The Centre for Democracy and Development (CDD), Abuja, has suggested ways Nigeria can avert a constitutional crisis over the controversial suspension of the Chief Justice of Nigeria (CJN), Walter Onnoghen, by President Muhammadu Buhari.
Mr Buhari’s appointment of Ibrahim Muhammed as the acting CJN has been condemned and rejected by the opposition and several Nigerians who are concerned about the independence of the judiciary and the fate of constitutional democracy in the country.
The opposition has accused Mr Buhari of paving way for the rigging of the forthcoming general elections, with the suspension of Mr Onnoghen, who is facing trial at the Code of Conduct Tribunal for alleged false declaration of assets.
The president is seeking a second term in office in a crucial election holding on February 16. His main challenger is Atiku Abubakar, a wealthy businessman and former vice president of Nigeria.
Weighing in on the controversy, the CDD said in a statement issued on Sunday that President Buhari “should immediately retrace his steps and withdraw the illegal appointment of Tanko Mohammed as Acting Chief Justice of Nigeria.”

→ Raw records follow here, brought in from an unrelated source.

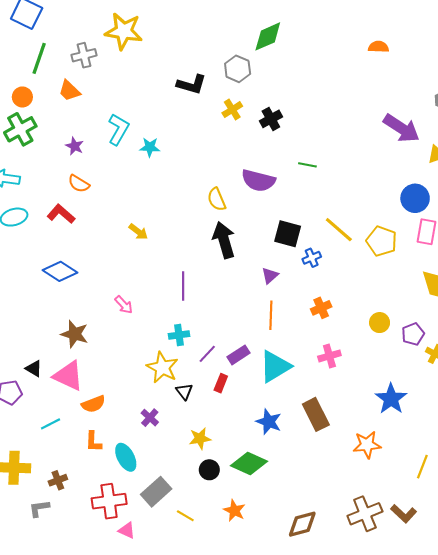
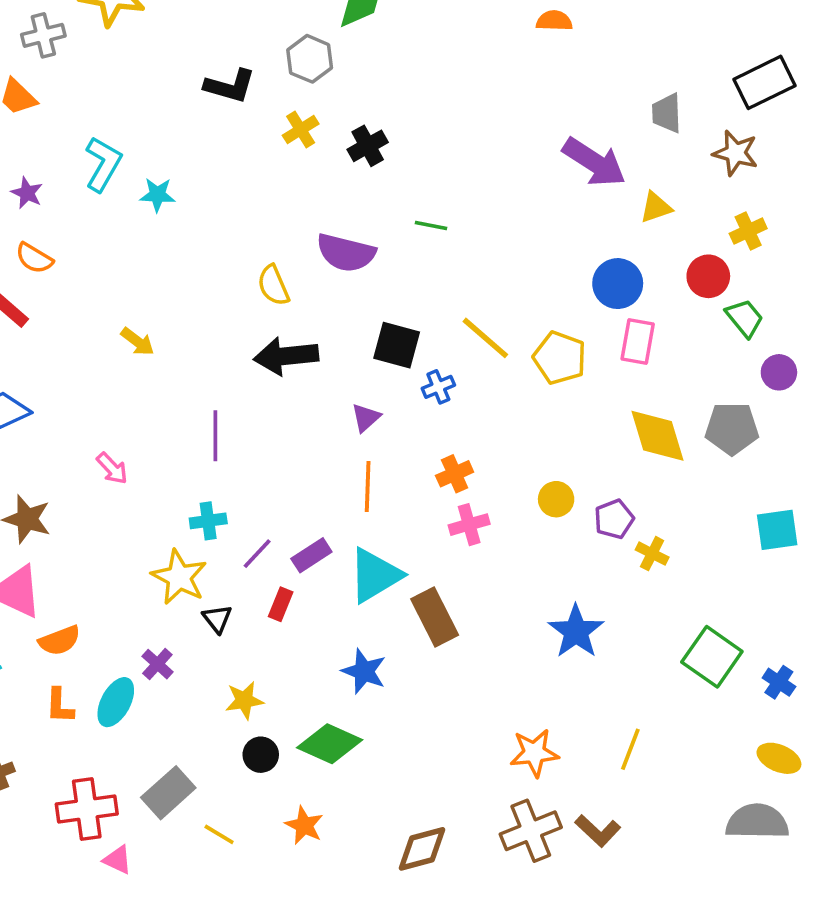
black arrow: (224, 240) -> (286, 356), turned -80
pink cross: (329, 356) -> (469, 525), moved
brown rectangle: (316, 414) -> (435, 617), moved
orange star: (367, 445) -> (534, 753), moved
cyan ellipse: (126, 457) -> (116, 702), moved, turned 56

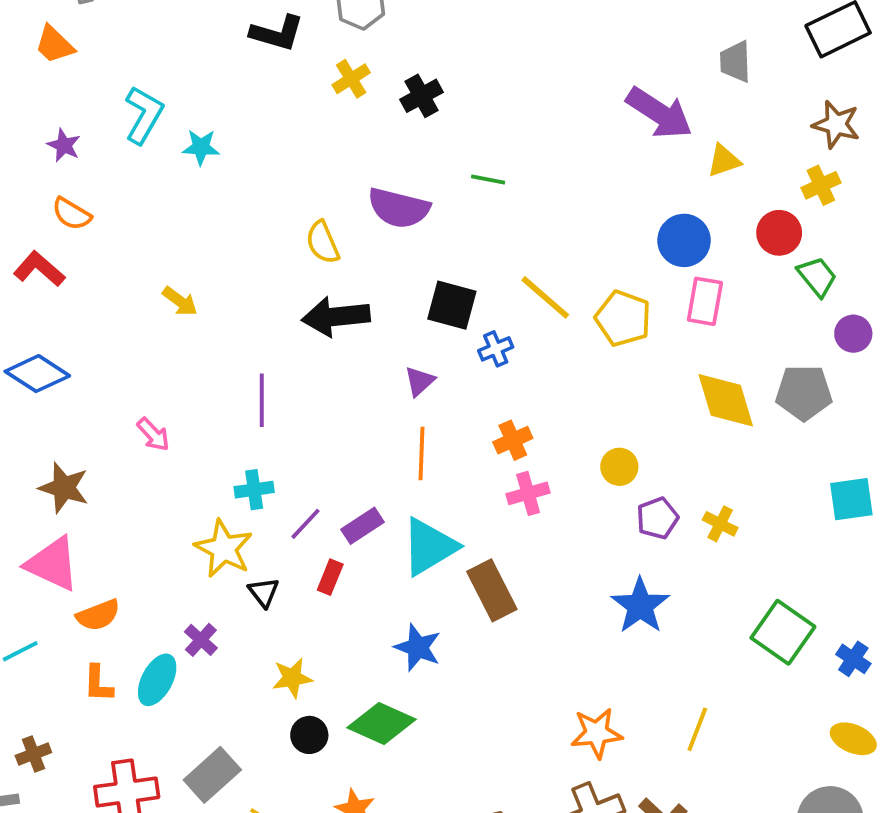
brown star: (735, 153) -> (836, 124), moved
purple pentagon: (614, 519) -> (657, 518), moved

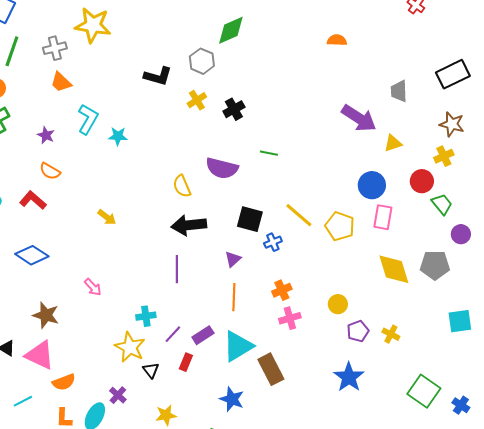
orange trapezoid: (54, 45) -> (61, 82), moved
purple line: (262, 400) -> (177, 269), moved

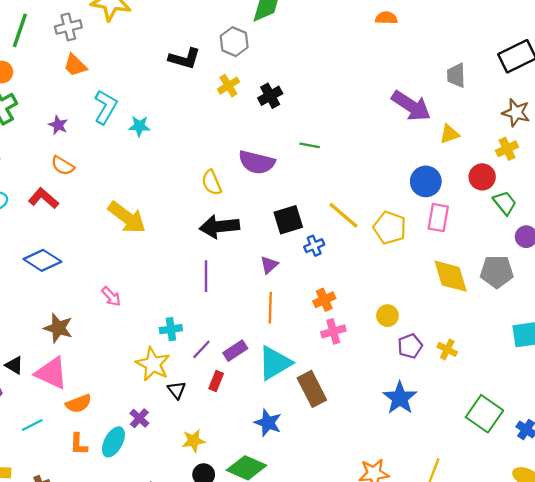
yellow arrow: (107, 217) -> (127, 218), size x1.8
black square: (250, 219) -> (288, 220), turned -32

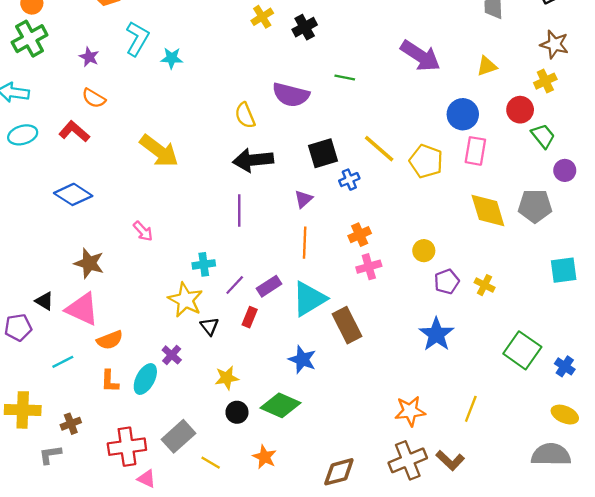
purple arrow: (411, 106) -> (420, 56), moved

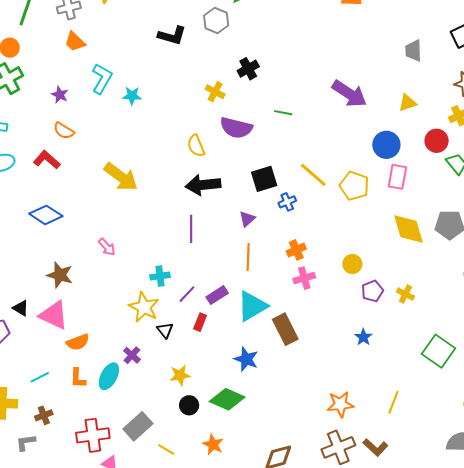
yellow cross: (262, 17) -> (215, 92), moved, turned -30
blue star: (436, 334) -> (363, 337), size x0.6
cyan line: (63, 362) -> (40, 377), moved

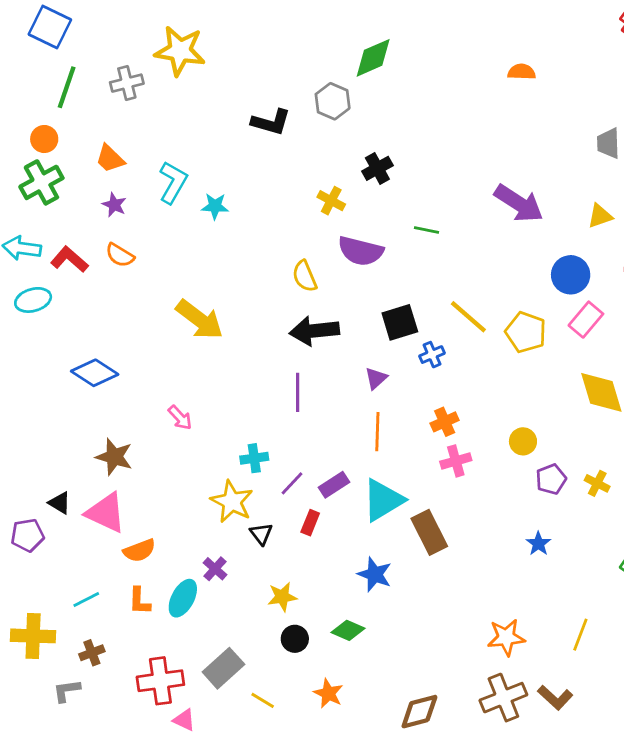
orange trapezoid: (75, 42) -> (110, 159), moved
red L-shape: (47, 160) -> (69, 259), moved
pink rectangle: (397, 177) -> (586, 320), turned 30
green diamond: (227, 399) -> (348, 630), size x0.7

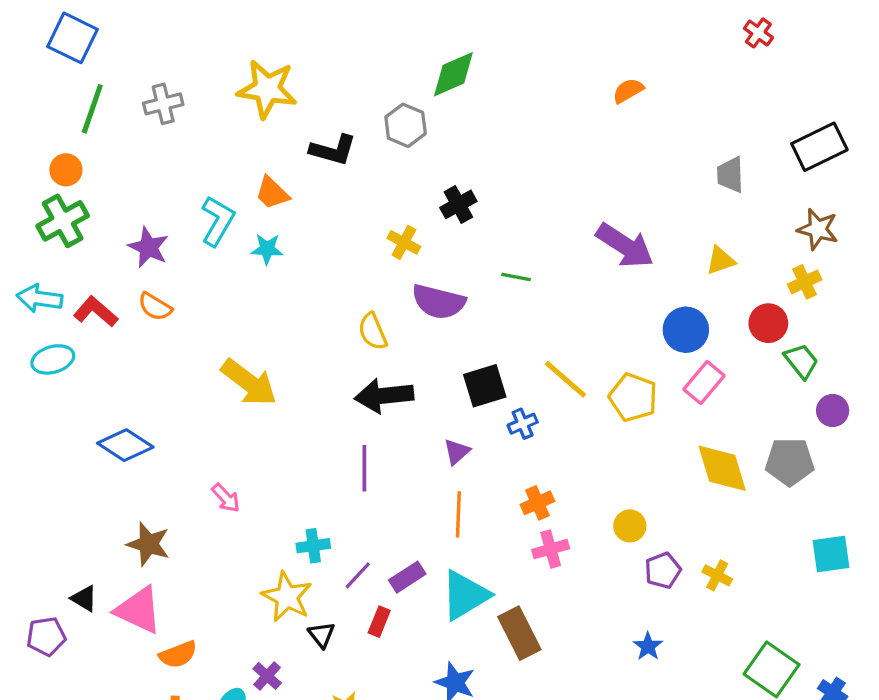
yellow star: (180, 51) -> (267, 89), moved
orange semicircle: (522, 72) -> (628, 91), turned -32
orange trapezoid: (110, 159) -> (272, 193), moved
purple star: (114, 205) -> (148, 247), size x1.4

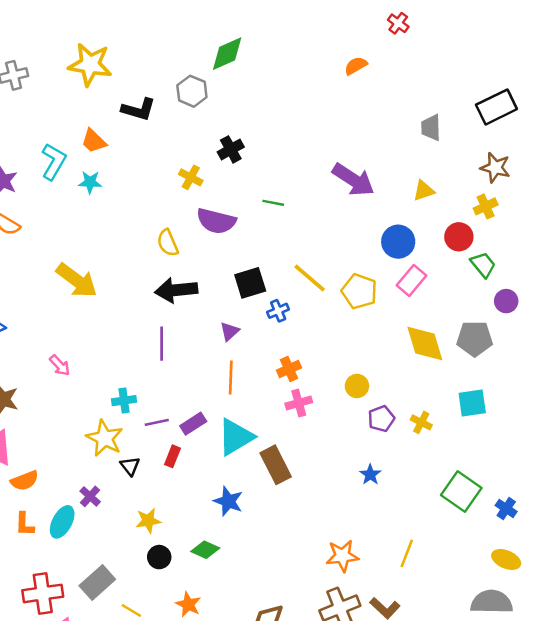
red cross: (758, 33) -> (398, 23), moved
cyan square: (831, 554) -> (472, 403), moved
purple line: (358, 575) -> (157, 422), turned 35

The CDD also called on Mr Onnoghen to resign his position as the CJN.
“Chief Justice Walter Onnoghen has serious charges levelled against him, and it is morally reprehensible for him to continue to stay in office until all matters are judiciously dispensed with, CDD, therefore, call on Justice Onnoghen to immediately step down and convene the National Judicial Council to meet and make a determination on the way forward,” the CDD said in the statement signed by its director, Idayat Hassan.
The CDD, which expressed concern about the “entrenched culture of corruption and impunity in the country”, said, however, that President Buhari’s actions over the Onnoghen matter were “delegitimising” the forthcoming elections.
It said the president was aware he has no power to suspend the CJN and therefore found justification by claiming he was obeying a directive from the Code of Conduct Tribunal.
The tribunal too, the CDD said, has no such powers to direct the president to suspend the CJN.
“The Centre for Democracy and Development (CDD) strongly avers that the President must backtrack from his action as a prerequisite for resolving the predicament we find ourselves in as a country,” the statement said.
The statement added, “It beholds on the National Judicial Council to ensure justice is not just done but seen to be done in the CJN matter.”